California cities may soon be able to establish safe drug consumption sites under a bill that is heading to Governor Gavin Newsom’s office after authorizing the state Senate on Monday.

Senate Bill 57 allows local jurisdictions to vote to establish injection sites as pilot programs. Proponents say the sites offer a realistic way to reduce overdoses and reduce crime, while opponents argue the legislation would lead to increased drug activity.

Twenty-one senators voted in favour, just enough to send it to the governor for final approval. The measure was introduced by Sen. Scott Wiener, D-San Francisco.

“These programs have been running for about 30 years around the world in Europe, Canada and Australia,” Wiener told senators Monday afternoon. “And while there is no silver bullet to the overdose epidemic, it is a proven strategy for reducing overdose deaths.”

The legislation has faced significant backlash, largely from law enforcement who say safe consumption sites do not provide adequate treatment pathways, according to an analysis of the bill.

These objections put an end to similar proposals. Three attempts by Sen. Susan Eggman, D-Stockton, to pass supervised injection sites have failed in recent years. One of the bills was vetoed by the government of the day. Jerry Brown.

Newsom “open” to safe injection driver

newsom said he was “very open” to the law when he ran for governor in 2018, the San Francisco Chronicle reported.

“I’m very open to that,” he said during a campaign stop in San Francisco. “I would like to know more about why the Governor vetoed in terms of fabricating what I believe to be a legal argument – ​​so I would like to research that. I’m not attached to the language of the existing bill, but I’m certainly very, very open to a pilot project.

Wiener announced several amendments to the bill since it was last introduced in the Senate. Participating jurisdictions will be required to participate in their pilot program studies, which will examine the impacts of their sites. The bill was also amended to include the city of Los Angeles as an initial pilot site.

New York and Rhode Island already have legislation like SB 57 in place. Several safe injection sites in New York opened last year. the Associated Press reported that the sites hosted 9,500 visits in their first three months, helping to stop more than 150 overdoses.

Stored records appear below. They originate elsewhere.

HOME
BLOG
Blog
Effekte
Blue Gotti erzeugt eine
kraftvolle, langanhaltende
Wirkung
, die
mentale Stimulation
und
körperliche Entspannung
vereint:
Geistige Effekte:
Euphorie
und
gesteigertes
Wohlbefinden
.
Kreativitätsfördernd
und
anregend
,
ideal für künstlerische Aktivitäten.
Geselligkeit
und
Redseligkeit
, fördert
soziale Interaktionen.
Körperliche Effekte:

The US Department of Justice could also legalize safe injection sites at the federal level. While the DOJ under the Trump administration has vehemently opposed the idea, Attorney General Merrick Garland’s Department expressed his openness.

“This legislation is not about whether we want people to use drugs,” Wiener wrote in a press release after the vote. “It’s more of a recognition that people are are using drugs, and our choice is whether we want to do everything we can to help them survive and recover their health. Now is the time for California to adopt this proven strategy to prevent overdose deaths.

Republicans urge Newsom to veto

Republicans immediately urged Newsom to veto SB 57, with the Senate Republican Caucus saying it would “allow multiple California cities to operate drug dens.”

“Instead of focusing on a strategy to help people get their lives back, get off drugs, and get into treatment, California Democrats are focused on providing free needles and a safe place to shoot,” said Senate Republican Leader Scott Wilk, R-Santa Clarita. , in a report. “This is one of the most dangerous pieces of legislation I’ve seen sent to the governor. Leaving people on the streets in misery, rather than asking them for help, shows no compassion.

The Republican National Committee said SB 57 is an example of California Democrats’ efforts to “dismantle the safety and well-being of Californians,” said RNC spokeswoman Hallie Balch.

“Instead of bolstering our borders, cracking down on crime, or cleaning up our streets by addressing the mental health crisis ravaging the state, they are offering illicit drugs to addicts on a silver platter,” he said. Balch said in a statement.